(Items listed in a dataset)
--- --- ---
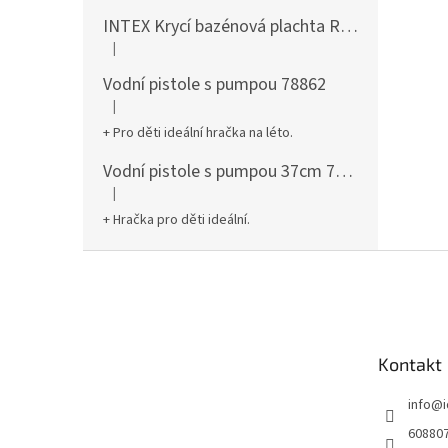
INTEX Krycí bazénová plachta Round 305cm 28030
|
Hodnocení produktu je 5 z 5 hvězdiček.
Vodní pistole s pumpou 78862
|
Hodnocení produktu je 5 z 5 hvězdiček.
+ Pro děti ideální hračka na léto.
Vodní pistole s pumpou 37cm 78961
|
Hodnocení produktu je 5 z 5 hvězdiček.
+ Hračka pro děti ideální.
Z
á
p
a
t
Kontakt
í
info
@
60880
--- --- ---
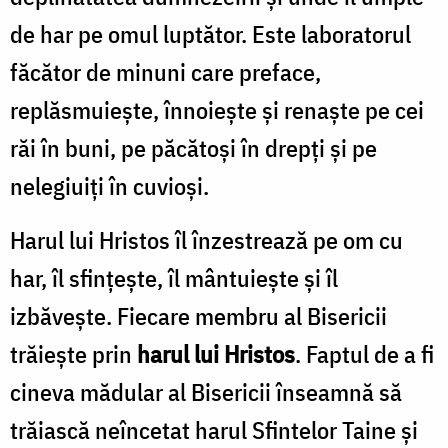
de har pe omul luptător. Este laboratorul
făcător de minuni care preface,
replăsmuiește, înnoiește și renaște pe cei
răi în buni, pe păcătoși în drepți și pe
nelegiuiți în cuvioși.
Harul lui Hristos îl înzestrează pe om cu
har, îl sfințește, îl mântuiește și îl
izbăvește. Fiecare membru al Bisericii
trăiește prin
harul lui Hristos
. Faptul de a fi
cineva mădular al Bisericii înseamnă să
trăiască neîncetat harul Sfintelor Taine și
--- --- ---
If a line in the data above holds the word "Bisericii", count it; give only the total.

2